Entreprise : le gouvernement met fin au "quoi qu’il en coûte" mais veut éviter une explosion des faillites

Alors que les restrictions sanitaires s'allègent progressivement et que l'activité économique reprend des couleurs, le gouvernement a présenté le 1er juin son plan d'action pour accompagner les entreprises en sortie de crise. Le but est d'éviter une flambée des faillites avec la réduction progressive des aides.

Bruno Le Maire economie twitter
Le gouvernement entre dans une phase de "transition" en allégeant les aides dédiées aux entreprises.
Compte Twitter Bruno Le Maire

Avec le déconfinement et le recul du Covid-19 en France, la réouverture des terrasses, des musées, des cinémas… Le gouvernement allège également les aides d’urgence dédiées aux entreprises. "Il faut que les aides qui sont maintenues soient dégressives et adaptées pour sortir du "quoi qu’il en coûte", tout simplement parce qu’une économie qui fonctionne normalement fonctionne sans le soutien des administrations, sans le soutien public", a défendu le ministre de l’Économie, Bruno Le Maire, lors d’une conférence de presse le 1er juin. 

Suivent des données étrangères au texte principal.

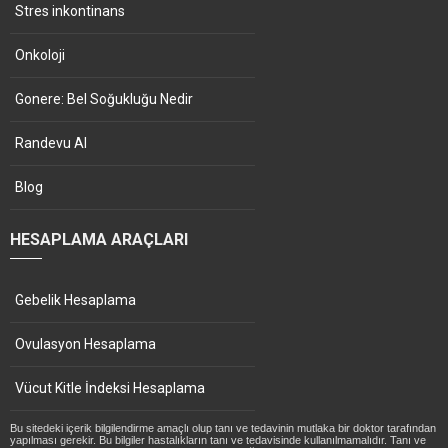
Stres inkontinans
Onkoloji
Gonere: Bel Soğukluğu Nedir
Randevu Al
Blog
HESAPLAMA ARAÇLARI
Gebelik Hesaplama
Ovulasyon Hesaplama
Vücut Kitle İndeksi Hesaplama
Bu sitedeki içerik bilgilendirme amaçlı olup tanı ve tedavinin mutlaka bir doktor tarafından
yapılması gerekir. Bu bilgiler hastalıkların tanı ve tedavisinde kullanılmamalıdır. Tanı ve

Pas question pour autant de laisser les entreprises s’effondrer après avoir été mises sous perfusion. Le risque étant de provoquer une vague de faillites dont la France a été épargnée jusqu’ici. Et de fait, le niveau de défaillances d’entreprises est exceptionnellement bas par rapport à 2019. Mais depuis le mois de mars, le cabinet Altares, spécialiste du sujet, a constaté une dégradation de la situation. "Alors que la tendance à la baisse des défaillances d’entreprises était forte depuis un an, les deux dernières semaines de mars marquent un point de bascule. Les défaillances ont explosé de 155 % comparés à mars 2020", explique Thierry Million, directeur du cabinet.

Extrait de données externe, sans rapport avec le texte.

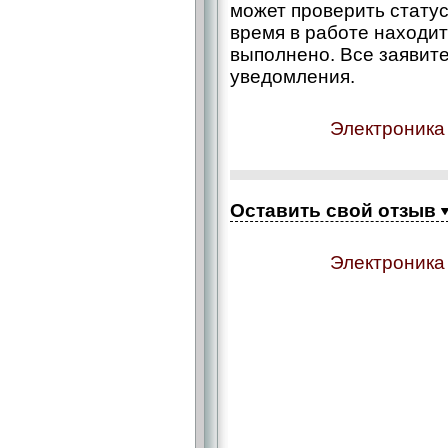
может проверить статус
время в работе находитс
выполнено. Все заявит
уведомления.
Электроника
Оставить свой отзыв
Электроника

Sauver les entreprises viables

L’heure est donc au choix. Car certaines entreprises "zombies", qui auraient dû mettre la clé sous la porte en temps normal, ont échappé à la faillite grâce au soutien de l'État. L’enjeu est de mieux cibler les aides, estime Thierry Million, pour aider les sociétés viables à se relever de la crise. Une analyse partagée par le Directeur général de la Caisse des dépôts - dont Novethic est une filiale - Éric Lombard pour qui le plan de relance "vise à protéger les entreprises qui ont un avenir, pas celles dont le modèle économique n'est malheureusement plus tenable, même sans crise". 

Pour se faire le ministre de l’Économie Bruno Le Maire a dévoilé un plan d’action sur l’accompagnement des entreprises en sortie de crise. Le dispositif mis en place par le gouvernement s’appuie sur trois axes : la détection précoce des fragilités financières, l’orientation des entreprises à risque et enfin l’accompagnement avec des solutions permettant de consolider la situation financière.

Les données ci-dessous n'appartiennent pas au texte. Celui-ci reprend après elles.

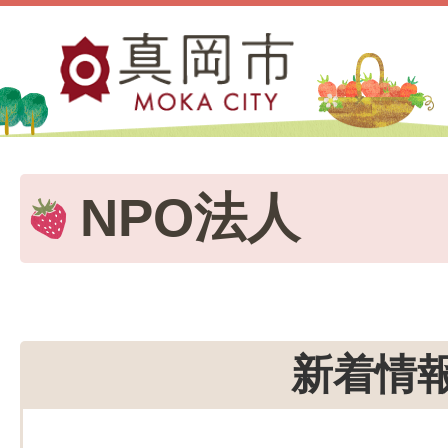
NPO法人
新着情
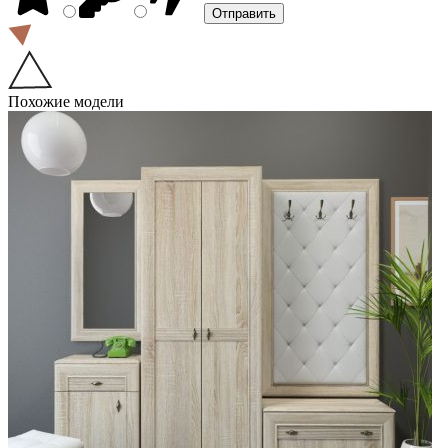
Похожие модели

Surtout, Bercy a annoncé le développement d’un fond de transition de trois milliards d’euros. "L’objectif n’est pas de diluer les actionnaires et l’État n’a pas vocation à devenir actionnaire universel des entreprises françaises. Notre objectif est d’assurer une transition dans la sortie de crise pour que ces entreprises puissent rebondir. Ces trois milliards d’euros visent donc à assurer la transition entre des difficultés conjoncturelles d’une entreprise et le retour à l’activité normale", explique Bruno Le Maire.

Le gouvernement est plutôt optimiste pour la suite. Bercy confirme sa prévision d’une croissance de 5 % pour 2021. Si les experts sont mitigés sur une possible vague de faillites d’ici 2022, date à laquelle les entreprises vont commencer à rembourser leur prêt garanti par l’État, la Banque de France se veut rassurante. "Il faut éviter d’exagérer les alarmes" même si "la prudence s’impose" a soutenu le 4 mai le gouverneur de la banque de France François Villeroy de Galhau.